• **REQUIRED WORK**:
The result should be a faithful copy of every entry below, with the pictures left out.

━━━━━ RECORDS TO PROCESS ━━━━━

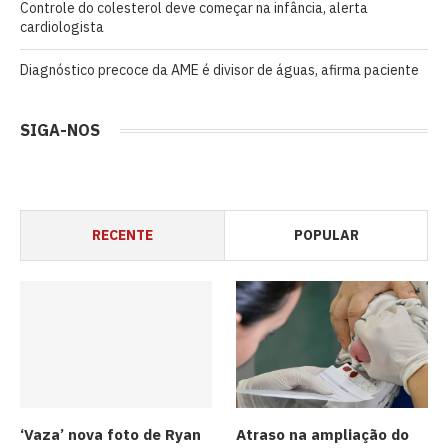
Controle do colesterol deve começar na infância, alerta
cardiologista
Diagnóstico precoce da AME é divisor de águas, afirma paciente
SIGA-NOS
RECENTE
POPULAR
‘Vaza’ nova foto de Ryan
Atraso na ampliação do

━━━━━

• **EXERCISE SOLUTION**:
Controle do colesterol deve começar na infância, alerta
cardiologista
Diagnóstico precoce da AME é divisor de águas, afirma paciente
SIGA-NOS
RECENTE
POPULAR
‘Vaza’ nova foto de Ryan
Atraso na ampliação do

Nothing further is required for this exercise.